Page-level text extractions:

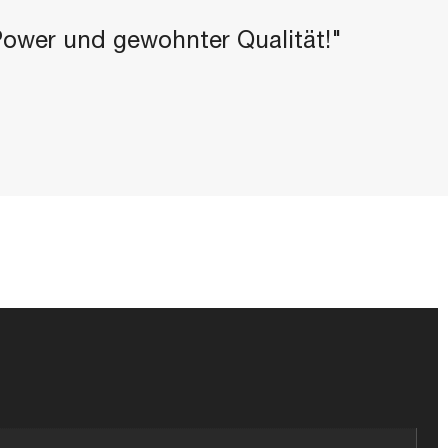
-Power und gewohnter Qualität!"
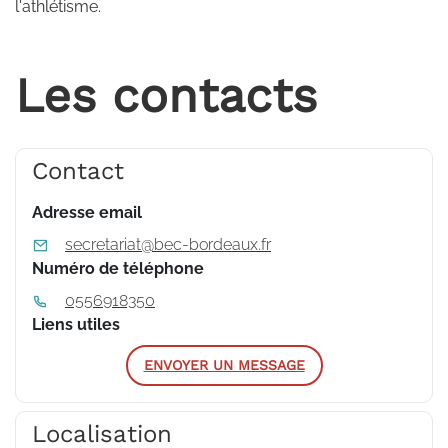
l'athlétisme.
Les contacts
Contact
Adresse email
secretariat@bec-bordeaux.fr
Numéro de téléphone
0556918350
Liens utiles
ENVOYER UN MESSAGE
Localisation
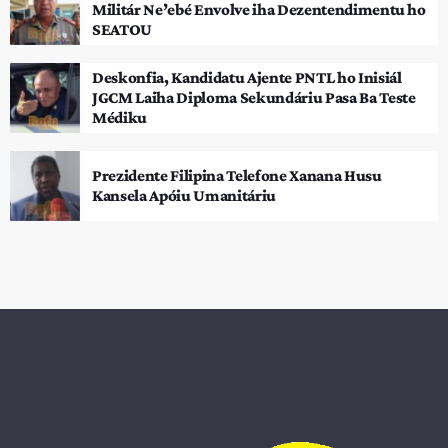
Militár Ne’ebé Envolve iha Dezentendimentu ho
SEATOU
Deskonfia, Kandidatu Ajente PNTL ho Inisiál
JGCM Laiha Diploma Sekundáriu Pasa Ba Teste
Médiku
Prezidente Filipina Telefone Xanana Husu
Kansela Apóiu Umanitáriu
---
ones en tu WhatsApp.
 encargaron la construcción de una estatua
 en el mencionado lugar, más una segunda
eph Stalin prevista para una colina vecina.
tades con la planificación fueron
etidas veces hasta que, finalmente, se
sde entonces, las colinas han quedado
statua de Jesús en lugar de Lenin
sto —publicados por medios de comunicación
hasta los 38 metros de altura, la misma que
* * *
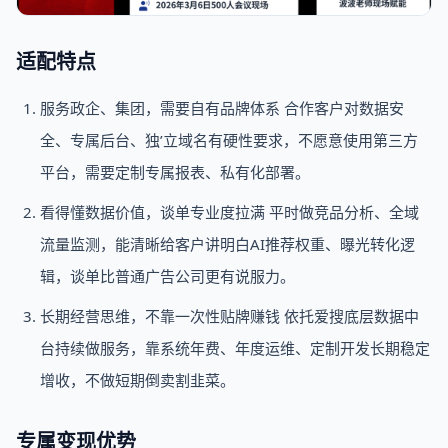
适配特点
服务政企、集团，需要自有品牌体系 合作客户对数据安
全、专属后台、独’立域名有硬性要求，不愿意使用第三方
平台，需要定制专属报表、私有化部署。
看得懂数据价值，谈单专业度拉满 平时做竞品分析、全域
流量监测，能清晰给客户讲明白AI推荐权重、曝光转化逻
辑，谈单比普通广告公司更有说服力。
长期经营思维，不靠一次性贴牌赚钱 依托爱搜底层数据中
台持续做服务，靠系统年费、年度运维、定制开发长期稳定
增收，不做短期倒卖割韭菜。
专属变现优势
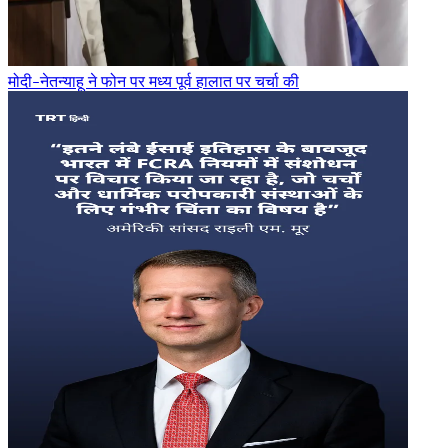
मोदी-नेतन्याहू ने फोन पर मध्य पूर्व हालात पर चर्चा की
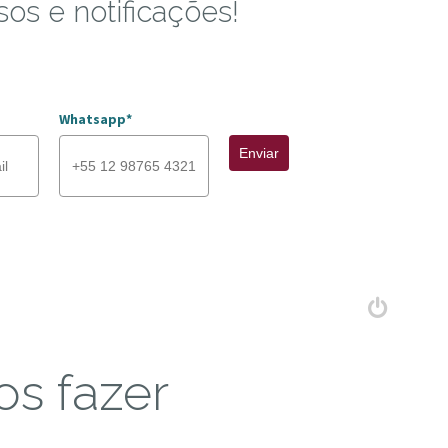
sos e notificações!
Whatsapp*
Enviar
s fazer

Your objective:
Your answer should consist of the lines from the line with "en el mencionado lugar, más una segunda" to the line with "hasta los 38 metros de altura, la misma que" above, repeated exactly, both ends included.

Response:
 en el mencionado lugar, más una segunda
eph Stalin prevista para una colina vecina.
tades con la planificación fueron
etidas veces hasta que, finalmente, se
sde entonces, las colinas han quedado
statua de Jesús en lugar de Lenin
sto —publicados por medios de comunicación
hasta los 38 metros de altura, la misma que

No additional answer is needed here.